As a reader, I find content repetition works best for me when it occurs in the middle of something important (i.e., something interesting.)
As a reader, what I already know is kind of boring. I don’t want a passage focusing on what I already know. If a passage focuses on taking “what I know” further, though? On revealing implications or causation? On clearing up a mystery related to what I know? THAT is fun.
3. CONTENT REPETITION: DEJA VU
This is content repetition, but with a twist. With “Deja Vu,” characters don’t keep rehashing the same event over and over. Rather, the same events keep happening to them with little variation.
Maybe the event recurs on a different day, or different time of day. Maybe, in the course of events, one character is substituted for another. Still, the same basic thing keeps happening. This is why series can sometimes wear out their welcome. They don’t shake things up or renew things, and the old formula turns stale.
Maybe Jane keeps being a klutz. Maybe Ralph keeps being awkward around girls and can never land a date, whether he’s always going after Julia or bounces from love interest to love interest. Maybe Kate is always misinterpreting people’s intentions, seeing ulterior motives where there are none.
Now, on some level, each of these tendencies are simply reflections of personality. There is room for repetition there: personality, by definition, implies consistency.
The key is to breaking “Deja Vu” is to find variation of results and of stimuli.
Maybe Ralph finds a girl more awkward than him, or one who is willing to give him a chance. Maybe Kate is right the third time she suspects bad intentions. Maybe Jane’s clumsiness brings her across the path of a Good Samaritan, or destroys a work presentation, or causes a falling out with her boyfriend after she injures him. Each of those results opens a unique door to Jane’s story.
What causes “Deja Vu” to be a negative thing–as I mean “Deja Vu” for the purpose of this article–is the repetition of a pattern. The repetition of cause and effect. If effect varies, or something else is the cause, then you have some variety.
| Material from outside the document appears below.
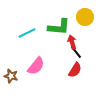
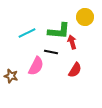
green L-shape: moved 4 px down
black line: moved 25 px left; rotated 40 degrees counterclockwise
pink semicircle: rotated 12 degrees counterclockwise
Something new and different to attract reader interest.
Now, all kinds of things can fall under the definition of “Deja Vu,” including criminal M.O. There can be a place for “Deja Vu” in fiction. And there can be a place, especially, for characters calling out other characters for making the same mistakes or for trying the same process over and over.
The trick to using “Deja Vu” successfully in your writing, if you do use it, is recognizing in-story that the pattern exists and again, having more going on so that the only thing readers have to focus on isn’t the “same old same old.”
So, what do you think of repetition of a literary device? Do you use it much? Is there a particular kind you like to use, or can you think of a use of repetition I skipped over?